# TASK STATEMENT:
Report each line of the records where "Center" occurs.

= = =

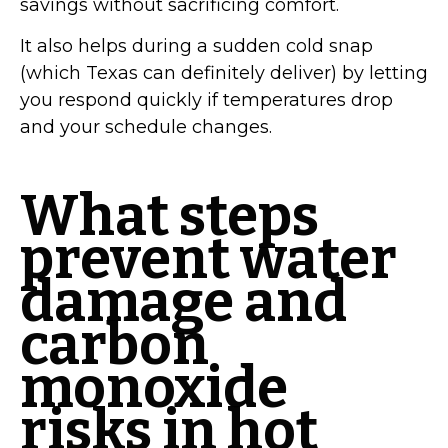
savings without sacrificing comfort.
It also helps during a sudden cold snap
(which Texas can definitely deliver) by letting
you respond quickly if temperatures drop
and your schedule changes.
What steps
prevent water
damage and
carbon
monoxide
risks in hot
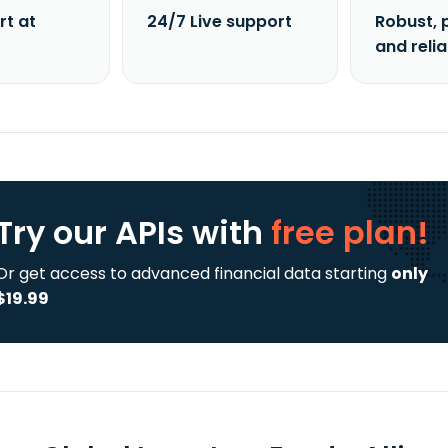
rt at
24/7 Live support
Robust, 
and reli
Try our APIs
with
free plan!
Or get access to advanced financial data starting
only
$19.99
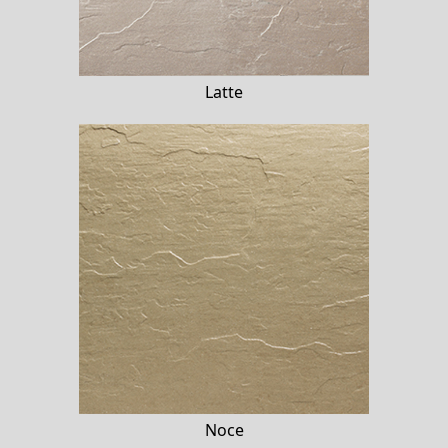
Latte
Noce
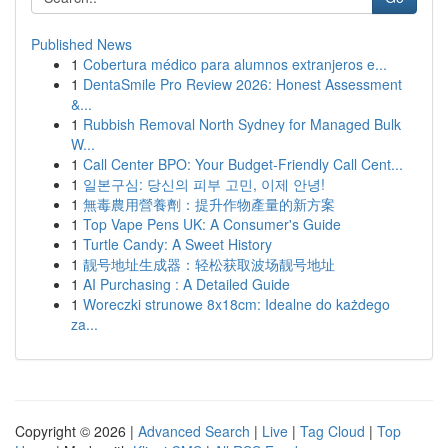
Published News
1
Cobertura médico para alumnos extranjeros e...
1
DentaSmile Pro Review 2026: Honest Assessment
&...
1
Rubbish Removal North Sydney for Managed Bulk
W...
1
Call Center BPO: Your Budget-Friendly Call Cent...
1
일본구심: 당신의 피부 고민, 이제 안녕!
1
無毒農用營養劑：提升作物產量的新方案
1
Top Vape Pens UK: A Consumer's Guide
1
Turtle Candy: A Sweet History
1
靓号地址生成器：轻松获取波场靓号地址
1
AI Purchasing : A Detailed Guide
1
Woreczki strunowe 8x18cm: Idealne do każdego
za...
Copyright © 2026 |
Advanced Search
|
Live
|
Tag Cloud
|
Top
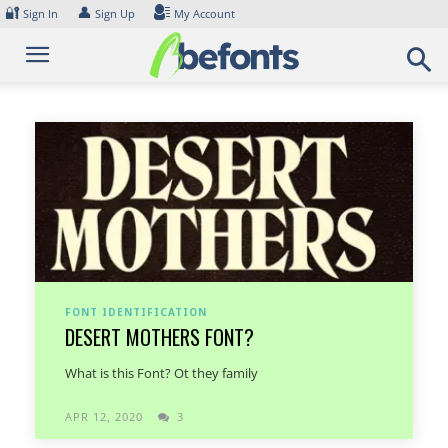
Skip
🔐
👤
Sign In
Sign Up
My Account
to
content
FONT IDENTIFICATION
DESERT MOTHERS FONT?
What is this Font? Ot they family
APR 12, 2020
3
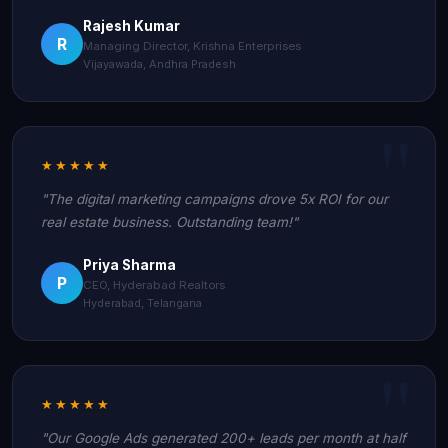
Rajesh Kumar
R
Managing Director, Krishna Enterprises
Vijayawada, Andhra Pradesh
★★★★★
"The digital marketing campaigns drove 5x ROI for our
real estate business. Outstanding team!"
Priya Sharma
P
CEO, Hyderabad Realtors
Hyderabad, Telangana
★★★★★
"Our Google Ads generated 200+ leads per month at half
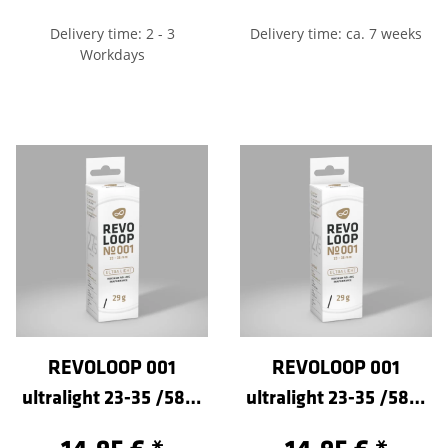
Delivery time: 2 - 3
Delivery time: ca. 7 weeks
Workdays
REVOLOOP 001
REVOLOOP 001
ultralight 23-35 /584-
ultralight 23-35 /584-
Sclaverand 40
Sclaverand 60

= = =

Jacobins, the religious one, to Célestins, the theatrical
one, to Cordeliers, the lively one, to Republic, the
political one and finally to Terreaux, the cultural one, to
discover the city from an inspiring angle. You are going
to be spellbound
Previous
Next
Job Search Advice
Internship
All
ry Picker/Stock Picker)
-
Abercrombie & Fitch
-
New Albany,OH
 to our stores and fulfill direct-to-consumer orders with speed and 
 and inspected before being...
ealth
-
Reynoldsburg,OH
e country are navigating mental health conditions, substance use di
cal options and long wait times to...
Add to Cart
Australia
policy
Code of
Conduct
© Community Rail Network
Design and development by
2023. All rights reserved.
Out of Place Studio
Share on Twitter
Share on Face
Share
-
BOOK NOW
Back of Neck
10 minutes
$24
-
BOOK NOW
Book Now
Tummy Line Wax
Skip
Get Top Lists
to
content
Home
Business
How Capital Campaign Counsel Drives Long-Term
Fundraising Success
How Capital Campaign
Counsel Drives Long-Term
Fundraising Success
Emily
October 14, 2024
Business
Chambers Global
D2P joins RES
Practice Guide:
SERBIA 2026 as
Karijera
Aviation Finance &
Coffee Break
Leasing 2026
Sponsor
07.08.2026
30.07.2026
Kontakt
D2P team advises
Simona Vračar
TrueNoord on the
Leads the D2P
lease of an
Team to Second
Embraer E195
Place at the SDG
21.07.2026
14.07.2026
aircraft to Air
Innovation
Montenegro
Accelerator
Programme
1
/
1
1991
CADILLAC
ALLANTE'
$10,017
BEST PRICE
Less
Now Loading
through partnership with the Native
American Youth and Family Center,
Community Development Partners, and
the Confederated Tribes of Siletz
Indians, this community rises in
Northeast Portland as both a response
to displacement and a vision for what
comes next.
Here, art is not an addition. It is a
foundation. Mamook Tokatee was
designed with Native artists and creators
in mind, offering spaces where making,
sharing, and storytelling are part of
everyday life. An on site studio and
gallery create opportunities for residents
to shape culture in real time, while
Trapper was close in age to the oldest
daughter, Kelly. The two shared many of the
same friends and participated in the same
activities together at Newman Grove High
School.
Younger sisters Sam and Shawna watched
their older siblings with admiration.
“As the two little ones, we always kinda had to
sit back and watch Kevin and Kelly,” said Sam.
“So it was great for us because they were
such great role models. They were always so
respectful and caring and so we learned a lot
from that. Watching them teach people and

= = =

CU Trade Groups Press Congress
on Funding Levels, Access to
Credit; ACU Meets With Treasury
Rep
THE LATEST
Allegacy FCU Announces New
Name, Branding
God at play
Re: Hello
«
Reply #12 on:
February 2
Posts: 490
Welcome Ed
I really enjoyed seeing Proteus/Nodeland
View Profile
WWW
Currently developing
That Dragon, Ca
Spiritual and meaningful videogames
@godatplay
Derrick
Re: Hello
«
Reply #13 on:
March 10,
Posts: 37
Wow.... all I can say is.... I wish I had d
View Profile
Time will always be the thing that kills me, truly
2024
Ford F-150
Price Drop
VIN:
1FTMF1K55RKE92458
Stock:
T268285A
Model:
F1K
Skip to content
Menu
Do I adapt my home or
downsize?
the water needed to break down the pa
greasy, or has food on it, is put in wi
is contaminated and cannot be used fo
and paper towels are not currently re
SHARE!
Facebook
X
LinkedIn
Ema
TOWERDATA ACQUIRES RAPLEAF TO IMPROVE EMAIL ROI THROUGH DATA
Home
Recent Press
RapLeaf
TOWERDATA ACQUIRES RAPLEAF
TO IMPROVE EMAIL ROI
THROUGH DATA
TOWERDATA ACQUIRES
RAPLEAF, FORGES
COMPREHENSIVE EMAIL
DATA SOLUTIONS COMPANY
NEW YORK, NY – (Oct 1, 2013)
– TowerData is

= = =

# WRITTEN REPLY:
Call Center BPO: Your Budget-Friendly Call Cent...
American Youth and Family Center,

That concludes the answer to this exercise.